[Entries taken from a collection]
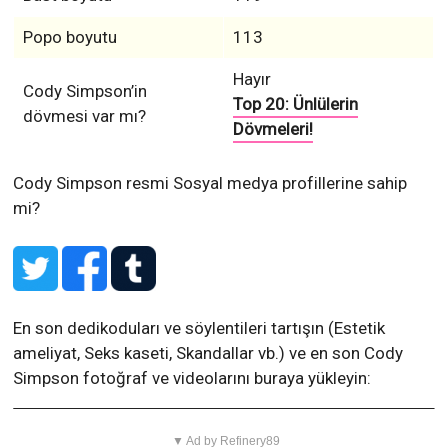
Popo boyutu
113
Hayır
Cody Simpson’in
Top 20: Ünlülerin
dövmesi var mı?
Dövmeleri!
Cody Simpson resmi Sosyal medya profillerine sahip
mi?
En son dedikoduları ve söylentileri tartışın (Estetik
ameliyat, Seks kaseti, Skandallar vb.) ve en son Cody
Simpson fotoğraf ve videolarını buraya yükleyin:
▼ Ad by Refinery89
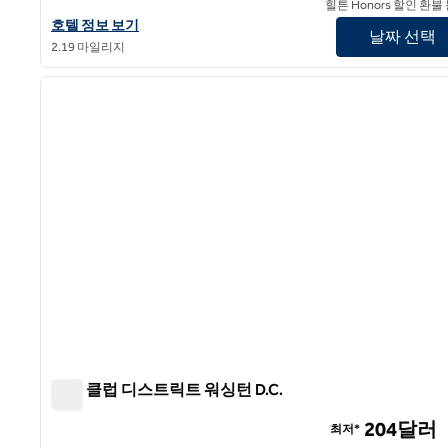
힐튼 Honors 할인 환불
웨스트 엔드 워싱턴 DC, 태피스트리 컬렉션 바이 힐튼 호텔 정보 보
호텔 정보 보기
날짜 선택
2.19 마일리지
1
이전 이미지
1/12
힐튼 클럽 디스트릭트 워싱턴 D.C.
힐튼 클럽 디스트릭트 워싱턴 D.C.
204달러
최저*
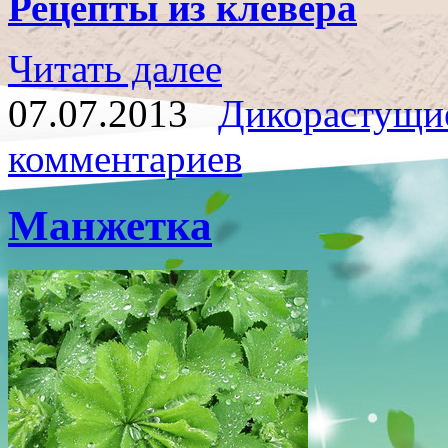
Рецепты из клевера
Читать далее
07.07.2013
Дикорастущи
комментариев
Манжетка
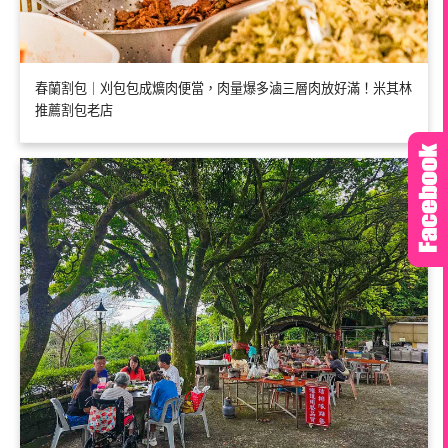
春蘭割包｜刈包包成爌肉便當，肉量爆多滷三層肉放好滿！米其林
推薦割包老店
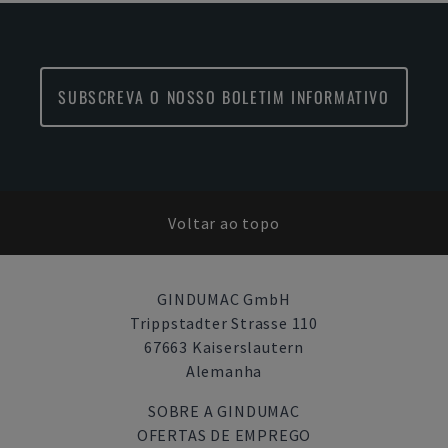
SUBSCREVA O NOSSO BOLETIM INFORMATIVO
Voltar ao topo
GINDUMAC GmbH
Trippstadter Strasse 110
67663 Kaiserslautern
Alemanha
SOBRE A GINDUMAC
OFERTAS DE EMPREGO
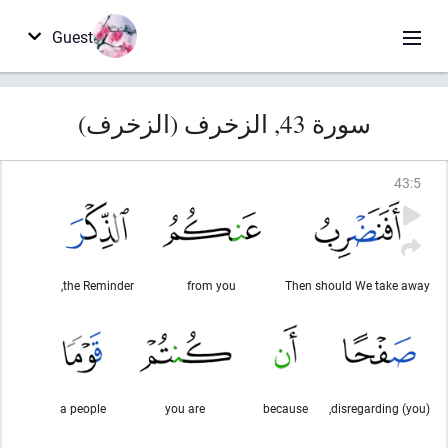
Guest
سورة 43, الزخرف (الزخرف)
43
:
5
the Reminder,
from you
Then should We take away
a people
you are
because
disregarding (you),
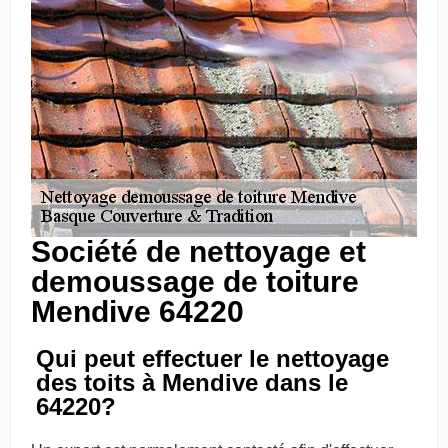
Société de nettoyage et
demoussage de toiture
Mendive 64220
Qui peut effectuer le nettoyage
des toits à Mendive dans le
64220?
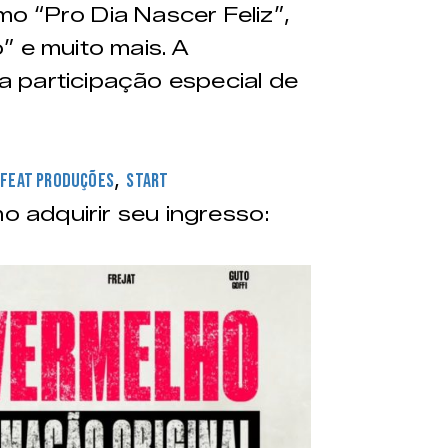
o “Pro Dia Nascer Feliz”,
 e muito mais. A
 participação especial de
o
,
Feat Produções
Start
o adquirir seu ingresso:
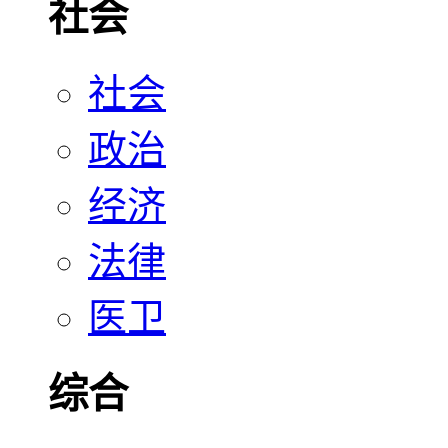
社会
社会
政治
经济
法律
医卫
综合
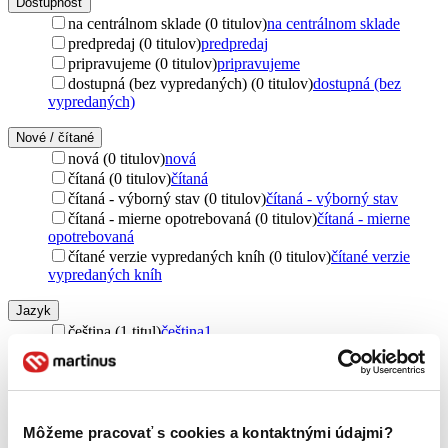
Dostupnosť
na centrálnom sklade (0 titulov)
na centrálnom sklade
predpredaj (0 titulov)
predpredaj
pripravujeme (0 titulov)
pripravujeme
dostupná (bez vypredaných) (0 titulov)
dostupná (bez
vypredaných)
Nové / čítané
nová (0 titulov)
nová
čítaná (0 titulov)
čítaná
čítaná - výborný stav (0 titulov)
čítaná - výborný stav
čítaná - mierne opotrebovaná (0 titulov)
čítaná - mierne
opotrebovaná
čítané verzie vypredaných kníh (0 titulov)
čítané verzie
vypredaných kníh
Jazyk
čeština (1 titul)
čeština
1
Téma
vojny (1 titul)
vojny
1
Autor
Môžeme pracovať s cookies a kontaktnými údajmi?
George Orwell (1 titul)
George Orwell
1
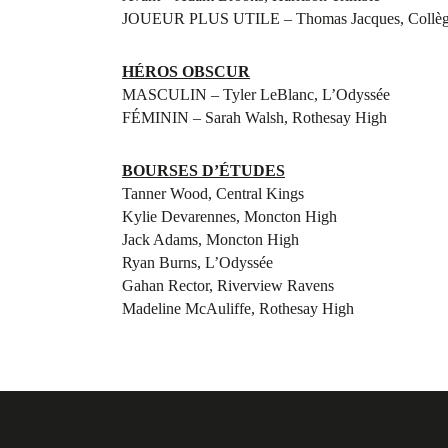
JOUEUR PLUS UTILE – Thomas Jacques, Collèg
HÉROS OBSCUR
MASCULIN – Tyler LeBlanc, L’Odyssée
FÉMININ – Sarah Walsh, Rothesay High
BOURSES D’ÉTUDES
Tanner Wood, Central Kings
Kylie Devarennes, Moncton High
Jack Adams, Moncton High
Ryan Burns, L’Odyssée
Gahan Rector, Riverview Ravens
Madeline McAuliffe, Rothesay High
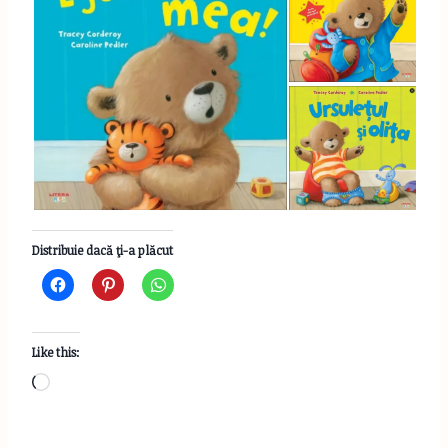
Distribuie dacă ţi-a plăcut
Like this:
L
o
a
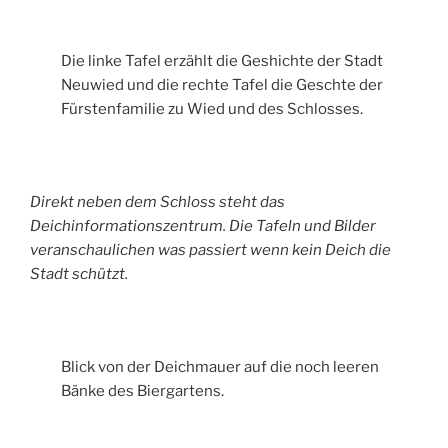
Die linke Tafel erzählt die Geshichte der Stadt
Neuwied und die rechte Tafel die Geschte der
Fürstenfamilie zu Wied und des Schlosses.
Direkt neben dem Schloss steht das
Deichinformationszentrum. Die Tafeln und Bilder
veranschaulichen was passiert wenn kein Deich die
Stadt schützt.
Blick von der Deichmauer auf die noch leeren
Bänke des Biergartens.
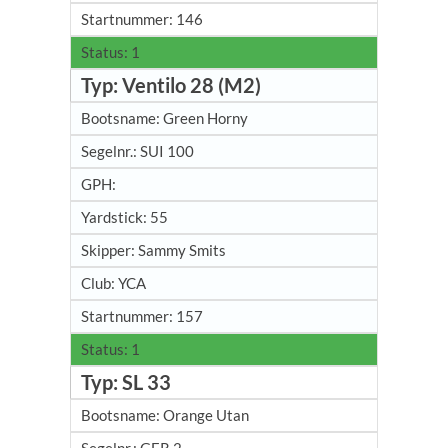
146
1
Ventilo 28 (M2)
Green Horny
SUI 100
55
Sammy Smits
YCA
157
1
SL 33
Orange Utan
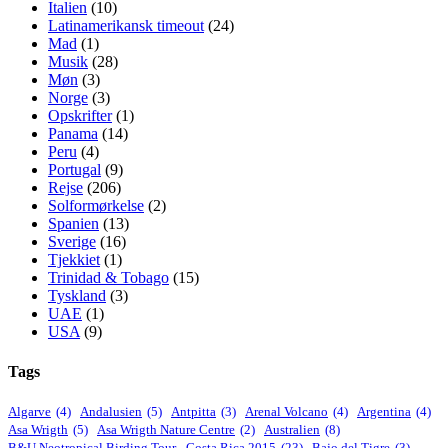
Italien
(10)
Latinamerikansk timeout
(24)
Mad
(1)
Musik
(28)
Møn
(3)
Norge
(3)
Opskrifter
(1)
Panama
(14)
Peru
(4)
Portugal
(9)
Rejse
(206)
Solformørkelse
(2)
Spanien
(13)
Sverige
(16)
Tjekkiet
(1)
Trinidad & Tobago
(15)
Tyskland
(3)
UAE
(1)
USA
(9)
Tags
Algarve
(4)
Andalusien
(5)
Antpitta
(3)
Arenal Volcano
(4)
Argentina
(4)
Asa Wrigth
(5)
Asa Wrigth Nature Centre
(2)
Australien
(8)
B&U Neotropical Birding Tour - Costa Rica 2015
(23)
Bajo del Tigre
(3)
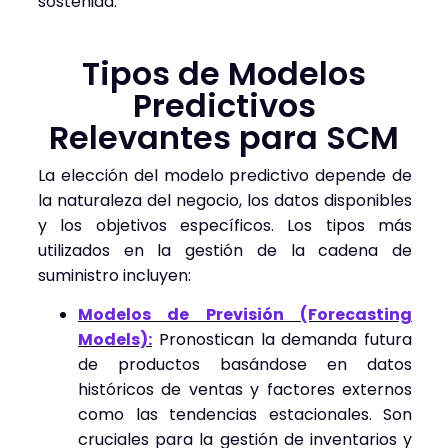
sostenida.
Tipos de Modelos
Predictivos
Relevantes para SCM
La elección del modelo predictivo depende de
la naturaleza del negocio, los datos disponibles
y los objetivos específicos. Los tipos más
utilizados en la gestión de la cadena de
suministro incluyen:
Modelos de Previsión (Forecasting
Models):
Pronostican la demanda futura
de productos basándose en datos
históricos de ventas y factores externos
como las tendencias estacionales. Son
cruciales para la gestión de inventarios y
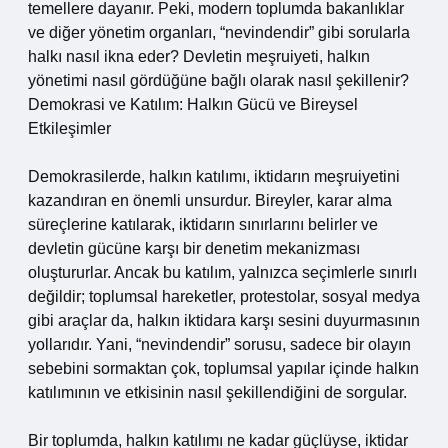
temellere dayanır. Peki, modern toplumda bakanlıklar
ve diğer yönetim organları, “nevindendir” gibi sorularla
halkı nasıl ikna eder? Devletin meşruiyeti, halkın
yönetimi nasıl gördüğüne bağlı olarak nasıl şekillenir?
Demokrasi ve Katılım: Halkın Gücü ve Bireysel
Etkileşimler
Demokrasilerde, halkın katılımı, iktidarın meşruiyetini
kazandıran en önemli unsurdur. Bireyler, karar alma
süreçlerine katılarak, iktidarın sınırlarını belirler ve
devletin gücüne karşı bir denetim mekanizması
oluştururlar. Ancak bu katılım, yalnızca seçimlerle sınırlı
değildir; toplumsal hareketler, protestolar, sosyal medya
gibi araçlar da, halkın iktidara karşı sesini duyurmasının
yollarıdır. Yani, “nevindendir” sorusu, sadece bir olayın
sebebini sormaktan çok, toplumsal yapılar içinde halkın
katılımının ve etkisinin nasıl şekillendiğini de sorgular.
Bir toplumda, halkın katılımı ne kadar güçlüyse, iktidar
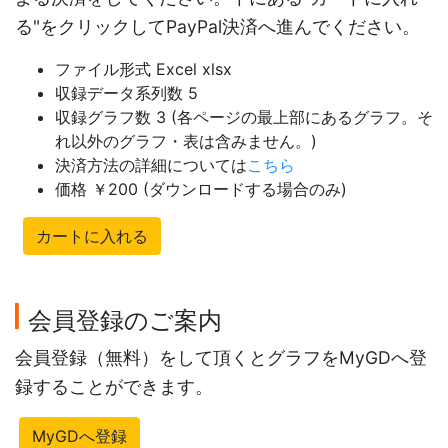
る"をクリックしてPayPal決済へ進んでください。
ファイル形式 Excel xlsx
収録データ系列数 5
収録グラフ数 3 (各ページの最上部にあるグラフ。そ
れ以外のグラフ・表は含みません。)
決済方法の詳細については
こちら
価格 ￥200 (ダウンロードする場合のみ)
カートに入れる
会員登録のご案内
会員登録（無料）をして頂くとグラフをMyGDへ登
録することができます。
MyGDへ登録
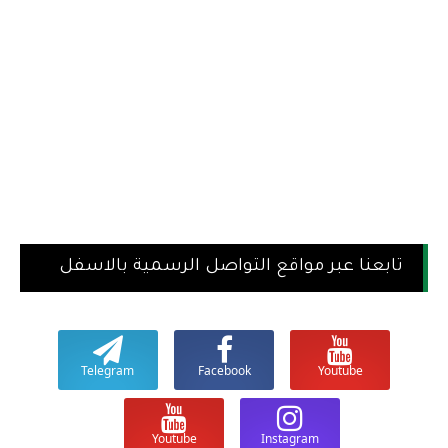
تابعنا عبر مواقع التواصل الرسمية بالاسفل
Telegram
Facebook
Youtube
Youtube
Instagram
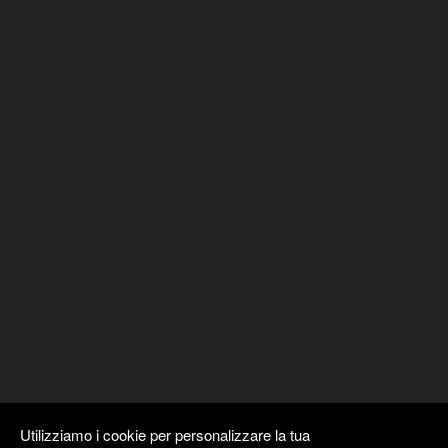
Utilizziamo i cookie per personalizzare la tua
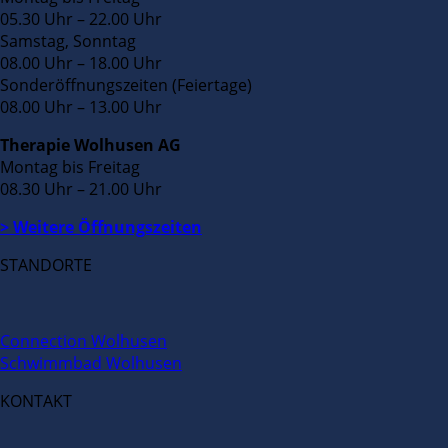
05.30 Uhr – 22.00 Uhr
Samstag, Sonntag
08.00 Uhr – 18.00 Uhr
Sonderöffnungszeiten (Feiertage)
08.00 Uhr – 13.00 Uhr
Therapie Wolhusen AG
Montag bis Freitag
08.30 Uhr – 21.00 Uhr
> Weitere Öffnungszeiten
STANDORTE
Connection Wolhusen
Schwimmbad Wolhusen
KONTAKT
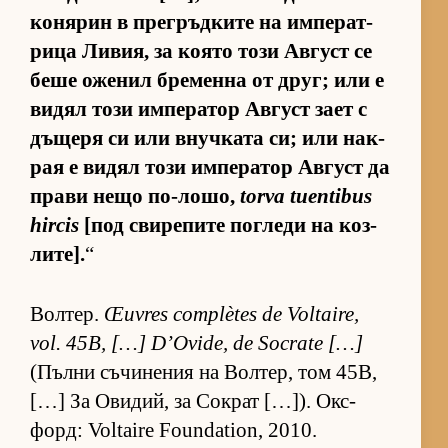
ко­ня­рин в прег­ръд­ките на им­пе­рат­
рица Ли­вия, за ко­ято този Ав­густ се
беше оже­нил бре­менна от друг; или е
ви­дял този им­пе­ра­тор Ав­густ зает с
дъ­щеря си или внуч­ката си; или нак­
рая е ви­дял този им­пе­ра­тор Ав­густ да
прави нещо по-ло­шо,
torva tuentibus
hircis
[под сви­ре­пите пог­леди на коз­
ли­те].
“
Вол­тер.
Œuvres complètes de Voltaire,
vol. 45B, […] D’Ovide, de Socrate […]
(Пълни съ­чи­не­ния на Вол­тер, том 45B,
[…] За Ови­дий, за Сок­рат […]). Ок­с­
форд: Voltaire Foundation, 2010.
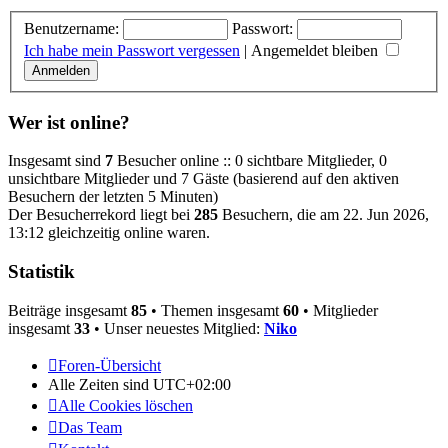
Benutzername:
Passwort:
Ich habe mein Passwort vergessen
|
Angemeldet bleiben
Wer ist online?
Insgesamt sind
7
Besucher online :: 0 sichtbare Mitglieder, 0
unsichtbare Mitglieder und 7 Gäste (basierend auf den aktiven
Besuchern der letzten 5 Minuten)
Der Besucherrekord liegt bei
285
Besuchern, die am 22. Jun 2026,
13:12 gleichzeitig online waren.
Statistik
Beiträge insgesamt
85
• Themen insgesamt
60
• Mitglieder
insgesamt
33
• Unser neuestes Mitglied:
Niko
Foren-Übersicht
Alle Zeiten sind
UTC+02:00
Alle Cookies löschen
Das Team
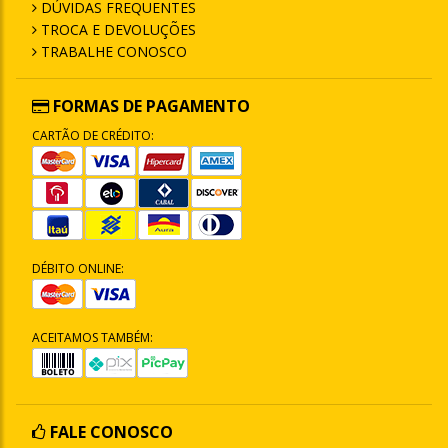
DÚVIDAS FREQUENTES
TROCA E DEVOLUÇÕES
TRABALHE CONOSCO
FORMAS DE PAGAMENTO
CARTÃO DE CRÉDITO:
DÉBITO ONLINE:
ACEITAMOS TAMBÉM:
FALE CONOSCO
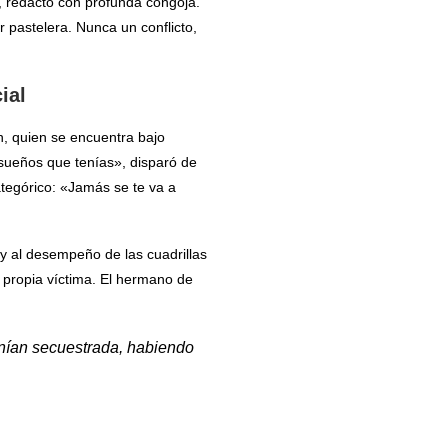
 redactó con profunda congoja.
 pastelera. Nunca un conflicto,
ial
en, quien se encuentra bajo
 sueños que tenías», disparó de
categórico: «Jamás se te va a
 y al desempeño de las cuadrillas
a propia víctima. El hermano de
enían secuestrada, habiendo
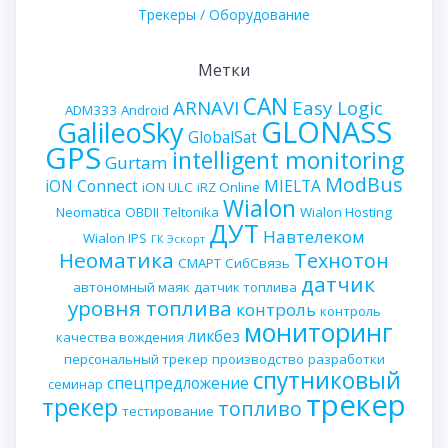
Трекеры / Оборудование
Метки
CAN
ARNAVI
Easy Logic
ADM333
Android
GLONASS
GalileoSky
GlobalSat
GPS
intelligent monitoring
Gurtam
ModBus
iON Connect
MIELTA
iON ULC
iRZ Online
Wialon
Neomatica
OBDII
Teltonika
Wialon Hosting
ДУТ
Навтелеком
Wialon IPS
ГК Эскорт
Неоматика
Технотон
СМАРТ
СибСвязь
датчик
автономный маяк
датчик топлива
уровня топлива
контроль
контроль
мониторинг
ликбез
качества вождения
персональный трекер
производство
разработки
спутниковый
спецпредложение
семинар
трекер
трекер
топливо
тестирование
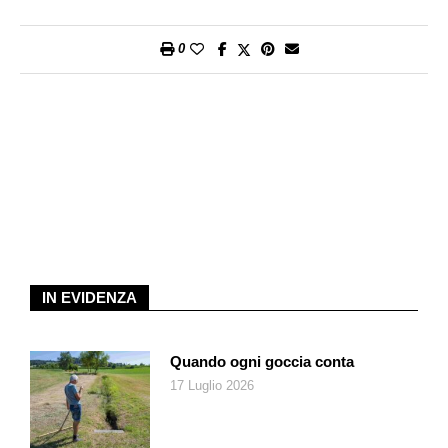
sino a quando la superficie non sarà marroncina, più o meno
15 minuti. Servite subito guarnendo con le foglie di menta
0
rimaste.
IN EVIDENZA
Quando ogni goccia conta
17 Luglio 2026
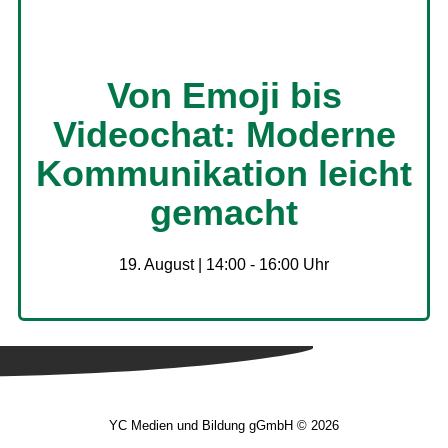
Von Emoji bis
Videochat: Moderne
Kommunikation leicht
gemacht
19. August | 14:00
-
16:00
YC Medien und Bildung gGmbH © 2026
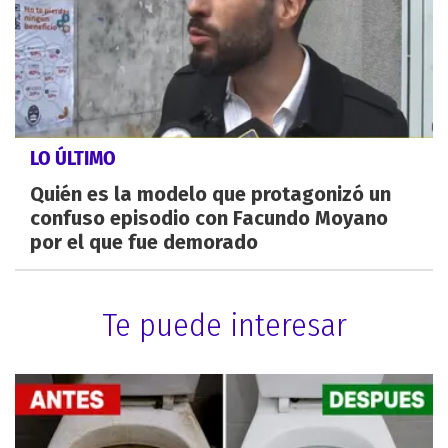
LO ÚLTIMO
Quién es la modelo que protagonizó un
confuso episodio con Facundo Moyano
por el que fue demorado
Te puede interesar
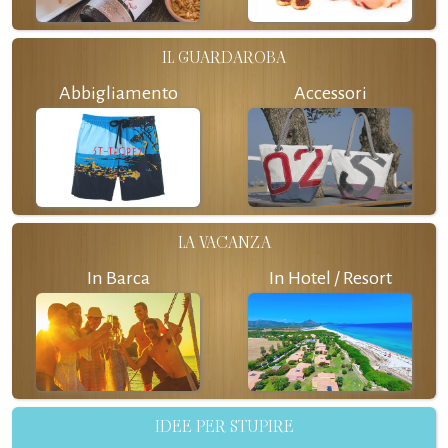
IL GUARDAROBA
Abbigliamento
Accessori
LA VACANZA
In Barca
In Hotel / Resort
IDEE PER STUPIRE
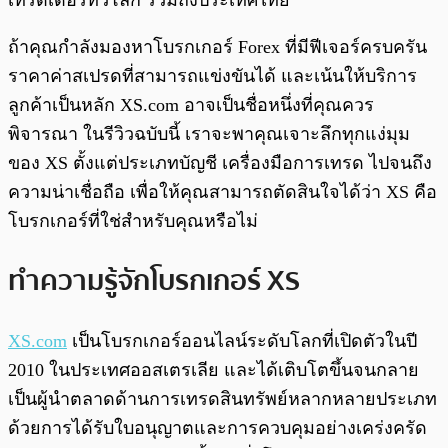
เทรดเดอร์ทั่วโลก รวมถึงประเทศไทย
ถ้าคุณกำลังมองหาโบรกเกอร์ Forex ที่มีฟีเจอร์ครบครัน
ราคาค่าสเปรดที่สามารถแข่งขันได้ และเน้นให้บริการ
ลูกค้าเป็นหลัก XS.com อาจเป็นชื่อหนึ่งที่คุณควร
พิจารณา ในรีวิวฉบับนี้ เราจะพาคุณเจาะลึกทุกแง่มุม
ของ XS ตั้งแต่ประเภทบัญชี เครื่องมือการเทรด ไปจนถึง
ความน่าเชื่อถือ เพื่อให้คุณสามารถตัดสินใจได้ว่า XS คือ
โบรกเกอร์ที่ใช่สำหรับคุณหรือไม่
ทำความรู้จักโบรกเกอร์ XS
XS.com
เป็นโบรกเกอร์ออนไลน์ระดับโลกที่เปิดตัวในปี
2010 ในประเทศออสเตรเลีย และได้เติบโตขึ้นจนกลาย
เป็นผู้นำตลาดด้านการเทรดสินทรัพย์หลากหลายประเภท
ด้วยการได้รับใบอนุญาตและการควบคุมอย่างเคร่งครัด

Work instructions :: Given the data above, transcribe exactly the lines from the one containing "la naturaleza del" down to the one containing "de productos basándose en datos", and no others.

Worked solution ::
la naturaleza del negocio, los datos disponibles
y los objetivos específicos. Los tipos más
utilizados en la gestión de la cadena de
suministro incluyen:
Modelos de Previsión (Forecasting
Models):
Pronostican la demanda futura
de productos basándose en datos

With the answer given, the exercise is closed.